A new study published in the Physics of Fluids journal warns that it’s possible to contract COVID-19 when flushing a toilet previously used by an infected individual.

Although coughing and a fever remain some of the most common symptoms of COVID-19, some infected people experience diarrhea and vomiting. Additionally, researchers have found large amounts of the virus in fecal matter of COVID-19 patients, and it remained in stool samples even after the virus was cleared from the patients’ lungs, according to the Washington Post. 

Researchers believe COVID-19 can spread via toilet use when an infected patient flushes without closing the toilet lid. The study in the Physics of Fluids journal found that when people flush, “an upward velocity of as much as 5 m/s (meters per second) is produced, which is certainly capable of expelling aerosol particles out of the toilet bowl.” 

The study also found that 40%–60% of the total number of particles can potentially extend above the toilet seat and cause large-area spread—and this spreading can continue up to 70 seconds after flushing occurs. 

“As can be seen from our daily experience, flushing a toilet can cause violent turbulence, which will aid large-scale spread of viruses present in the toilet bowl,” the study said. “It has also been shown that flushing the toilet without putting the lid down is a bad habit.” 

The World Health Organization and the Centers for Disease Control and Prevention don’t think this revelation is anything to be concerned about, however. The CDC said it believes it’s unlikely that the spread that occurs in bathrooms is “capable of causing COVID-19.” 

“There has not been any confirmed report of the virus spreading from feces to a person.
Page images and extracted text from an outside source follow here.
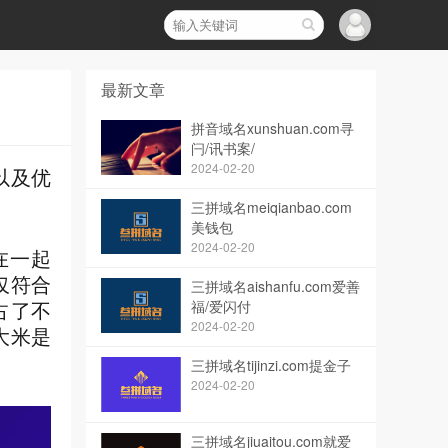
最新文章
拼音域名xunshuan.com寻
闩/讯书案/
2024-02-20
以及优
三拼域名meiqianbao.com
美钱包
2024-02-20
在一起
仅符合
三拼域名aishanfu.com爱善
福/爱闪付
占了不
2024-02-20
大米是
三拼域名tijinzi.com提金子
2024-02-20
三拼域名jiuaitou.com就爱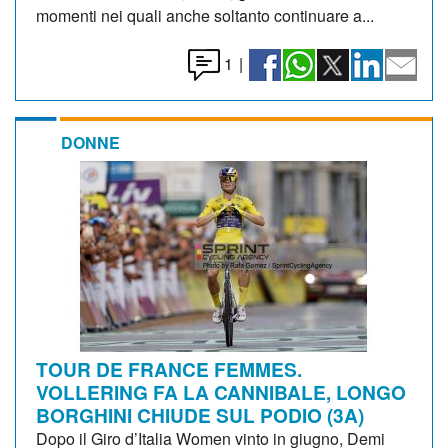
momenti nei quali anche soltanto continuare a...
1
|
DONNE
TOUR DE FRANCE FEMMES.
VOLLERING FA LA CANNIBALE, LONGO
BORGHINI CHIUDE SUL PODIO (3A)
Dopo il Giro d’Italia Women vinto in giugno, Demi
Scientists also do not know how much risk there is that the virus could be spread from the feces of an infected person to another person,” the CDC wrote. “However, they think this risk is low based on data from previous outbreaks of diseases caused by related coronaviruses, such as severe acute respiratory syndrome (SARS) and Middle East respiratory syndrome (MERS).” 
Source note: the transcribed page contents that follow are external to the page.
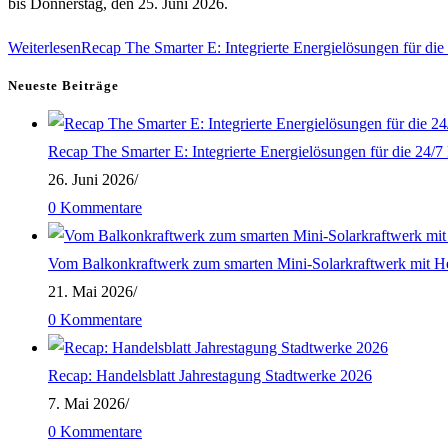
bis Donnerstag, den 25. Juni 2026.
Weiterlesen
Recap The Smarter E: Integrierte Energielösungen für di
Neueste Beiträge
Recap The Smarter E: Integrierte Energielösungen für die 24/
26. Juni 2026
/
0 Kommentare
Vom Balkonkraftwerk zum smarten Mini-Solarkraftwerk mit H
21. Mai 2026
/
0 Kommentare
Recap: Handelsblatt Jahrestagung Stadtwerke 2026
7. Mai 2026
/
0 Kommentare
Either way, most will agree that it’s better to be safe than sorry—especially since the study backed up that all kinds of noroviruses can spread in bathrooms. Luckily, it’s relatively easy to stop the spread of transmission from flushing a toilet. The study recommends that people close the toilet before flushing when possible, clean the seat before using it, and wash hands thoroughly after use. 

Additionally, Ji-Xiang Wang, co-author of the study, told National Geographic that people should always wear a mask in public restrooms and be weary of stalls that do not have good airflow. 

Joe Allen, the director of Harvard’s Healthy Buildings Program, told National Geographic that businesses could help stop transmission by installing lids onto toilets, improving ventilation in restrooms, and investing in hands-free technology for water faucets and soap dispensers.